Jouer et parier permet également aux Nairobiens de prendre part à une sorte de copie du monde dans lequel ils aspirent à vivre, à l’instar de nombreux hommes kenyans – un monde dans lequel ils ont une femme superbe et profitent, à l’occasion, d’un bon repas accompagné d’une bière. C’est ce que m’explique l’un des amis de Daniel, « l’analyste en opportunités », au Cash Casino : « Ici, c’est comme à la maison. Tu vois, des beaux tapis, l’air conditionné, et des belles femmes qui servent de la bière ». Ses aspirations ne renvoient pas seulement à une scène imaginée dans un avenir lointain. Aussi fragiles soient-elles, celles-ci se concrétisent aussi dans le présent. Une pratique observée chez Samuel, Daniel et leurs amis répond à une logique similaire : ils conservent presque tous dans leurs poches des gros tickets de paris qui, avec quinze combinaisons ou plus, doivent accroître leurs chances de manière exponentielle. Indépendamment des paris qui leur permettent de générer un revenu faible mais relativement stable, élaborés par conséquent avec prudence (comme le montrent les paris multiples que Daniel place pour ses sponsors avec leurs mises relativement hautes et leurs cotes relativement basses), ils sont aussi engagés dans une autre forme de pratique, caractérisée par des mises faibles et des cotes élevées. Si un compagnon de jeu remporte ce type de pari, il invite tous les autres en boîte de nuit à venir fêter sa victoire.

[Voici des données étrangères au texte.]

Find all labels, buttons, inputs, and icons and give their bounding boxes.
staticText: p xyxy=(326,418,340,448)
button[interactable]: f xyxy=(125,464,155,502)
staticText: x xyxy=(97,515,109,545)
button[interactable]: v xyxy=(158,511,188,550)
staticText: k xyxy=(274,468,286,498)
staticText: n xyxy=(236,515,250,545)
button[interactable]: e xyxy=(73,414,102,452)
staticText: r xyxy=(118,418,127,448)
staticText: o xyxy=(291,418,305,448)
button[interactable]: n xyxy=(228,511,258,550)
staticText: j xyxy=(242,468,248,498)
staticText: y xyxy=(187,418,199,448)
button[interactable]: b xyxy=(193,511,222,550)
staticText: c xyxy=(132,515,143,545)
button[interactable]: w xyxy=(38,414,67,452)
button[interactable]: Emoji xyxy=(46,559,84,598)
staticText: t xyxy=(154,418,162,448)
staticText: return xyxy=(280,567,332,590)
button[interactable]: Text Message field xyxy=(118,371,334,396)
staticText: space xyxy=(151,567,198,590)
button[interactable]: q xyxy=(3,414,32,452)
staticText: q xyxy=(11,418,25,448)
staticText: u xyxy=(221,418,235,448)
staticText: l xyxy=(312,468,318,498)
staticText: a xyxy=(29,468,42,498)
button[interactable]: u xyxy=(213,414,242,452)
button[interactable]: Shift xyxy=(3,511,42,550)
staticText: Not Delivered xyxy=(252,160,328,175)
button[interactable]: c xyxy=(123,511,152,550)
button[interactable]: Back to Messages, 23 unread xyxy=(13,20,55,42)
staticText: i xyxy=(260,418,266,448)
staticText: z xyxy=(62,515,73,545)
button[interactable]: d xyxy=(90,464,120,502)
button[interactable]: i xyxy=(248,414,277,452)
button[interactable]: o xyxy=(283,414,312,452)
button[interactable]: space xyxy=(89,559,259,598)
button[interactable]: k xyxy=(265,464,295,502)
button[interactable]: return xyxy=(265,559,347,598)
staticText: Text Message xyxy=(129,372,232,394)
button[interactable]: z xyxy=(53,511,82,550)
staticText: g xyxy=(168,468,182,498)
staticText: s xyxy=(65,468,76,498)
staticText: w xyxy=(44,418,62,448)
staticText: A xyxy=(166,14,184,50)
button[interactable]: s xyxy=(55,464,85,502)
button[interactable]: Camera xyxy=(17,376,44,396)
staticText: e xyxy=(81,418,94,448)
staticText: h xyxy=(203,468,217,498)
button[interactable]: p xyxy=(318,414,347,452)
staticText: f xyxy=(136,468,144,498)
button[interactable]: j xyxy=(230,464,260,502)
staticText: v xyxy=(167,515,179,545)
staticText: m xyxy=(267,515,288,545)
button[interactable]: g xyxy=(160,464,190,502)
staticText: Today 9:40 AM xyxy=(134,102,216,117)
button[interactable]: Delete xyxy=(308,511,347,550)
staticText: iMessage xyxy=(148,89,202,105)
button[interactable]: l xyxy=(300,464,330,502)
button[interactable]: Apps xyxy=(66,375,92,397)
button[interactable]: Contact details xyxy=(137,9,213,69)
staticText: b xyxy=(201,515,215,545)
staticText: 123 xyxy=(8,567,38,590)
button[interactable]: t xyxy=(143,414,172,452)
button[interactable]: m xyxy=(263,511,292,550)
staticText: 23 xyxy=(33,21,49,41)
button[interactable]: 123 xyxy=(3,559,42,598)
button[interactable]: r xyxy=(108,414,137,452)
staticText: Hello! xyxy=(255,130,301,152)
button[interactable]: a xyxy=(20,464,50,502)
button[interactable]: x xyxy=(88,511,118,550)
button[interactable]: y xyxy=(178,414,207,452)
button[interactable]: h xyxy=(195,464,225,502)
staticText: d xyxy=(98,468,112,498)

Ces nuits-là, l’avenir auquel ils aspirent se fond momentanément dans le présent ; et son goût doux-amer leur rappelle à tous que celui-ci reste au fond inatteignable. Il est important de souligner que Samuel, Daniel et leurs amis ne font pas d’erreur de calcul lorsqu’il s’agit d’évaluer les probabilités statistiques d’un pari de football. Samuel et Daniel possèdent l’un comme l’autre des compétences arithmétiques qui dépassent la moyenne en termes de rapidité et d’habileté. Ils savent que les paris multiples de quinze combinaisons ou plus sont rarement gagnants, et qu’il est donc peu probable d’en remporter un, mais ils savent aussi, contrairement à ceux qui considèrent le jeu pipé, que ces paris sont parfois gagnants, et que certains sont mieux conçus que d’autres. Les fêtes de Daniel et ses amis, à la différence de la jeunesse ivoirienne décrite par Sasha Newell, n’ont ni l’ambition ni la « capacité d’unir le réel et l’imaginaire, l’illusion et l’authenticité » (Newell 2012 : 21). À la place, elles renforcent la dissociation entre le réel et l’imaginaire au moment même de leur rencontre superficielle. Ils ont pleinement conscience des différences qui opposent deux conceptions des paris, appréhendés soit comme un métier, soit un chemin de traverse « miraculeux » vers la richesse. Et c’est justement pour cette raison qu’ils sont capables de récuser l’existence des chaînes d’organisation longues, fiables et reproductibles qui relient leur difficile présent à un avenir meilleur.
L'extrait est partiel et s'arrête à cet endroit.